### ASSIGNMENT
Print the lines below word for word, beginning with the first and ending with the line that holds "Ny indlægs billeder", and skip every picture.

[Transcribed page contents]
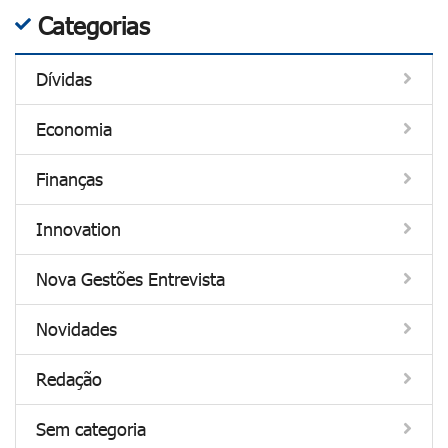
n
Categorias
n
e
t
t
r
Dívidas
a
e
s
2
Economia
:
0
"
1
Finanças
4
e
Innovation
2
0
Nova Gestões Entrevista
1
5
Novidades
"
Redação
Sem categoria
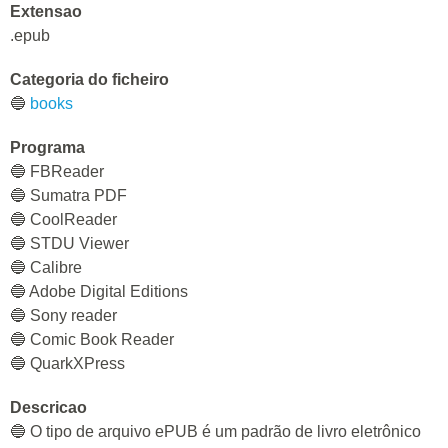
Extensao
.epub
Categoria do ficheiro
🔵
books
Programa
🔵 FBReader
🔵 Sumatra PDF
🔵 CoolReader
🔵 STDU Viewer
🔵 Calibre
🔵 Adobe Digital Editions
🔵 Sony reader
🔵 Comic Book Reader
🔵 QuarkXPress
Descricao
🔵 O tipo de arquivo ePUB é um padrão de livro eletrônico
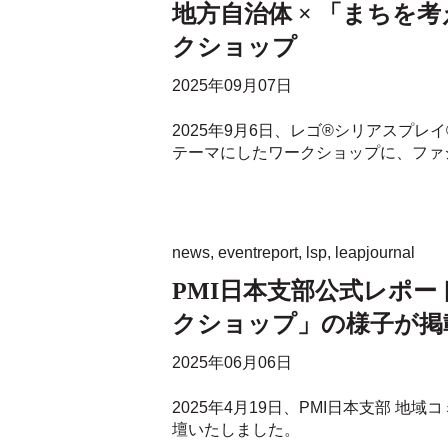
地方自治体 × 「まちを
クショップ
2025年09月07日
2025年9月6日、レゴ®シリアスプレイ
テーマにしたワークショップに、ファシ
news
,
eventreport
,
lsp
,
leapjournal
PMI日本支部公式レポ
クショップ」の様子が掲
2025年06月06日
2025年4月19日、PMI日本支部
壇いたしました。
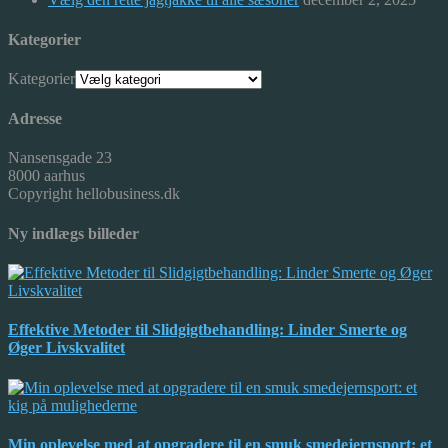
Kategorier
Kategorier
Adresse
Nansensgade 23
8000 aarhus
Copyright hellobusiness.dk
Ny indlægs billeder
Effektive Metoder til Slidgigtbehandling: Linder Smerte og
Øger Livskvalitet
Min oplevelse med at opgradere til en smuk smedejernsport: et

### EXERCISE ANSWER
n
Categorias
n
e
t
t
r
Dívidas
a
e
s
2
Economia
:
0
"
1
Finanças
4
e
Innovation
2
0
Nova Gestões Entrevista
1
5
Novidades
"
Redação
Sem categoria
Extensao
.epub
Categoria do ficheiro
🔵
books
Programa
🔵 FBReader
🔵 Sumatra PDF
🔵 CoolReader
🔵 STDU Viewer
🔵 Calibre
🔵 Adobe Digital Editions
🔵 Sony reader
🔵 Comic Book Reader
🔵 QuarkXPress
Descricao
🔵 O tipo de arquivo ePUB é um padrão de livro eletrônico
地方自治体 × 「まちを
クショップ
2025年09月07日
2025年9月6日、レゴ®シリアスプレイ
テーマにしたワークショップに、ファシ
news
,
eventreport
,
lsp
,
leapjournal
PMI日本支部公式レポ
クショップ」の様子が掲
2025年06月06日
2025年4月19日、PMI日本支部
壇いたしました。
Kategorier
Kategorier
Adresse
Nansensgade 23
8000 aarhus
Copyright hellobusiness.dk
Ny indlægs billeder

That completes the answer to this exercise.